Even and contracted stemtypes in nom. and gen./acc. when joined with pos. suffix

The normative grammars are far from precise in this issue with respect to stem-vowel change and central consonant gradation in each case. We are now using a system developed for the translation of the bible.

Status/actions:

  1. Fully described with examples
  2. Sent to Giellalávdegoddi

Loan word intergration

What policy should be followed here? There are no normative decisions made. The writers of Sámásta say that principles have been developed over time, but the practice is unstable and there seems to be a whole lot of confusion (s. 272 ff.). The book gives some suggestions of how to incorporate loanwords, but there hasn’t obviously been any normative organ involved.

Status/actions:

  1. Fully described with examples
  2. Sent to Giellalávdegoddi

Dialect specific forms

According to two main sources there are different ways of writing the same word in Sweden an Norway. F.exs “luohttedahtte” and “kasus” in Sweden and “luohtedahtte” and “kásus” in Norway. We have added both forms, but this gives us some problems. If someone in Norway writes “luohttedahtte”, the speller doesn’t mark it as red, even though the usual form in Norway is “luohtedahtte”. The same problem in Sweden, only opposite. This meens that the speller doesn’t correct words that are written diffrently in Sweden and Norway, even though it’s “wrong” .

Status/actions:

  1. Fully described with examples

Short froms

Some words are beeing shortened f eks: riek (riekta)and guok(guokta). “Tjuohte” is also beeing shortened into “tjuot”, in compounds. To some degree we can find these words beeing used in dictionaries and grammars. Is it allowed to use these shortened forms in writing?

Status/actions:

  1. Fully described with examples

Case forms of abbreviation, acronyms and numerals

Should the case form of abbreviation, acronyms and numerals be written with colon, hyphen or apostroph? Example: NRK:as vs NRK-as vs NRK’as

Should consonant-final abbreviation, acronyms and numerals spell out the epenthetic -a- or not?
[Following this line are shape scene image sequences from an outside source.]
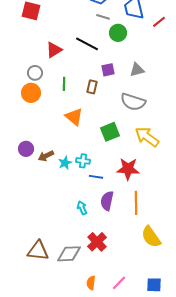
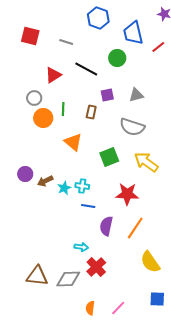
gray line: (103, 17) -> (66, 42), moved
orange circle: (31, 93) -> (43, 118), moved
blue line: (96, 177) -> (88, 206), moved
orange line: (136, 203) -> (135, 228), turned 35
cyan arrow: (82, 208) -> (81, 247), moved, turned 120
blue square: (154, 285) -> (157, 299), moved

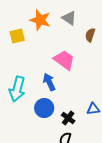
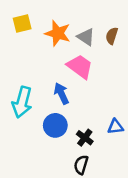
gray triangle: (69, 18) -> (86, 37), moved
orange star: (40, 20) -> (58, 33), moved
yellow square: (17, 36) -> (22, 23), moved

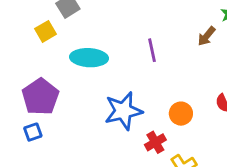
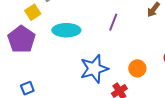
purple line: (152, 50) -> (113, 22), turned 36
purple pentagon: (40, 97) -> (21, 39), moved

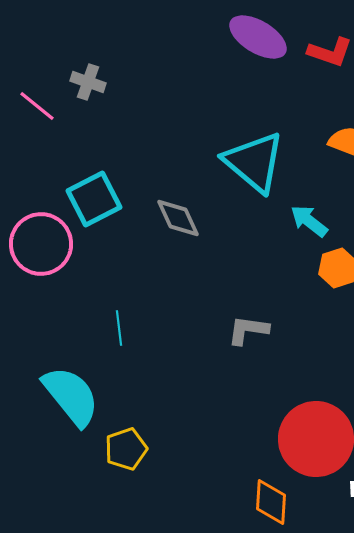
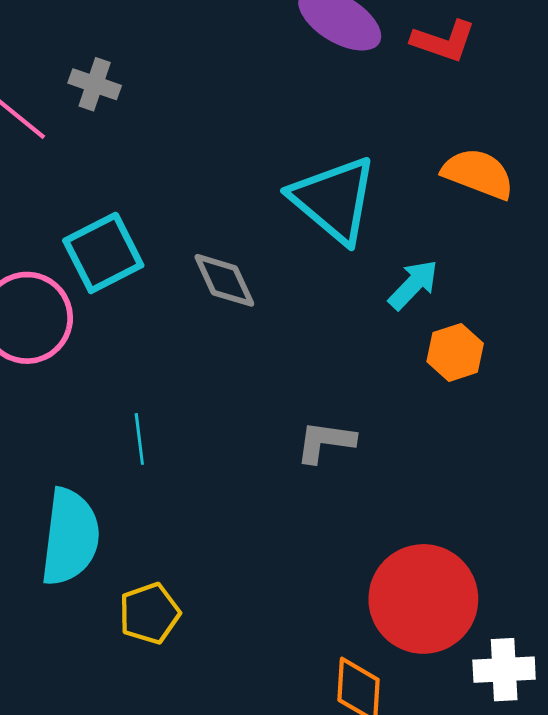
cyan arrow: (309, 221) -> (413, 285), turned 96
cyan semicircle: (71, 396) -> (70, 537), turned 46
Example: NRK:s vs NRK:as

Status/actions:

  1. Fully described with examples

Propername+noun

How should various kinds of propernames be written? With hyphen (Windows-prográmma, MEGA-bargge, Elle-áhkko, Finlandia-dåhpe, Adidas-gáma, Oslo-biila, Vuona-ládde etc) or in another way (like Oslo biila, Vuona ládde etc). Is it different for different kinds of first-parts: place, organisation, personname, surname, object etc? Is it different for different kinds of second parts?

Status/actions:

  1. Fully described with examples